Le Conseil national enterre une proposition du canton d’Argovie. La majorité estime que le port du voile n’est pas un problème.
La burqa ou le niqab ne seront pas interdits en Suisse. Par 93 voix contre 87, le Conseil national a refusé vendredi de donner suite à l’initiative du canton d’Argovie prônant l’interdiction de se couvrir le visage dans les lieux publics. Le Conseil des Etats en avait déjà fait de même en 2011.
Le voile intégral n’étant pratiquement pas porté en Suisse et ne créant pas de problèmes sérieux, une intervention du législateur ne se justifie pas, ont fait valoir les deux rapporteurs de la commission, la socialiste soleuroise Bea Heim et le libéral-radical genevois Hugues Hiltpold.
Interdiction contre-productive
Une interdiction n’aurait de toute façon qu’une efficacité relative, car elle est difficile à faire respecter. Elle risquerait d’être contre-productive en poussant les femmes adeptes du voile intégral à rester chez elles, rendant leur intégration encore plus difficile.
Pour la majorité, les dispositions actuellement en vigueur suffisent à régler des situations particulières où le fait de se couvrir le visage peut être problématique, à l’école ou dans les relations avec les autorités. C’est au surplus aux cantons qu’il appartient de trouver des solutions; une réglementation uniforme serait contraire au fédéralisme.

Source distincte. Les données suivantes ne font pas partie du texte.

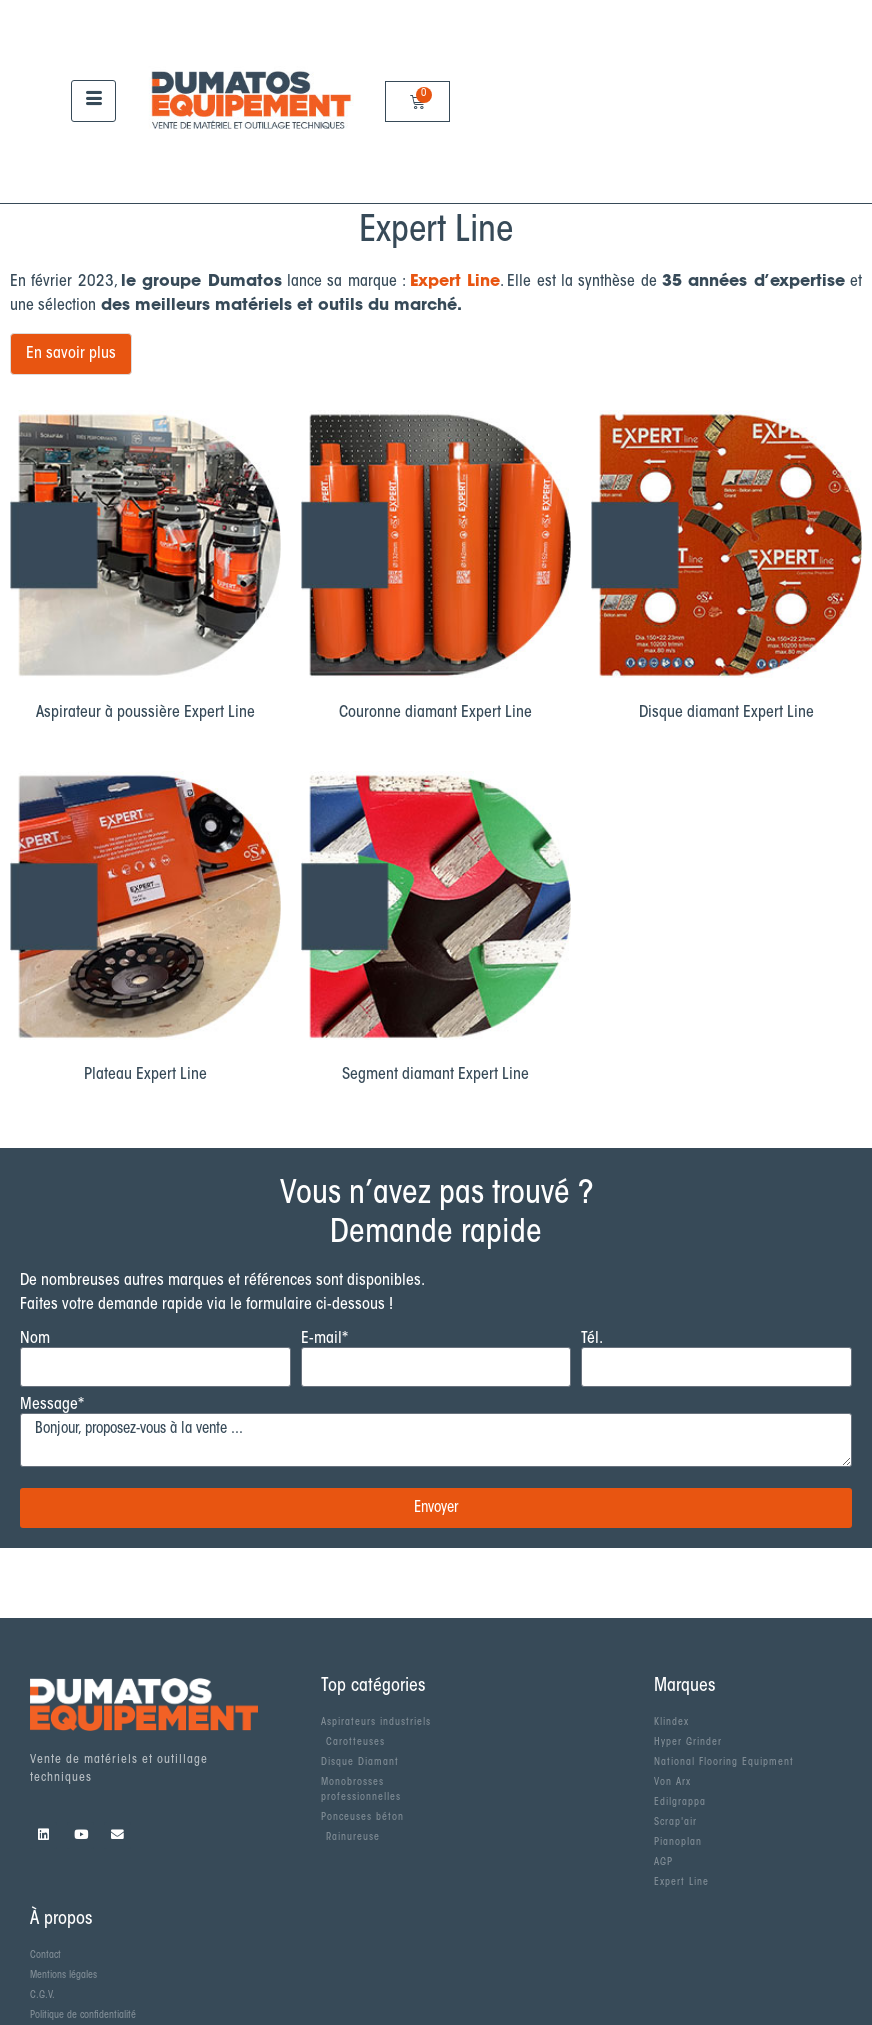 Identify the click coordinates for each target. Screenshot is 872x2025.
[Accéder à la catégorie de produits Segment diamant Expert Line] (436, 932)
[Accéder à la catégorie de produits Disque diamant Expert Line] (726, 571)
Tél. (592, 1339)
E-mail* (324, 1339)
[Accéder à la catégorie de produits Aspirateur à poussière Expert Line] (145, 571)
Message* (52, 1405)
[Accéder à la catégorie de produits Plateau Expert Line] (145, 932)
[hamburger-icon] (93, 101)
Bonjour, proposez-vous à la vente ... (436, 1440)
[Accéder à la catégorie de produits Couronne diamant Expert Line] (436, 571)
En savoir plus (71, 354)
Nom (35, 1339)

L’UDC pour l’égalité des sexes
Certains cantons prohibent déjà la participation à une manifestation le visage masqué, mais cette réglementation a pour unique objectif le maintien de l’ordre public dans des situations particulières. L’initiative argovienne a pourtant été soutenue par une forte minorité composée des UDC, d’une bonne partie des démocrates-chrétiens et de quelques libéraux-radicaux. Pour eux, la mesure proposée répondait à l’impératif de l’égalité entre les sexes et aurait encouragé l’intégration des femmes musulmanes dans la société suisse.
Interdite en France
L’an dernier, une loi a interdit le port de la burqa en France. Le Conseil constitutionnel a validé la compatibilité de cette interdiction avec les droits fondamentaux.
Au Sénat, l’ancien ministre socialiste de la Justice et ancien président du Conseil constitutionnel Robert Badinter avait appuyé avec détermination, au nom de la dignité de la femme, cette loi proposée par un gouvernement de droite.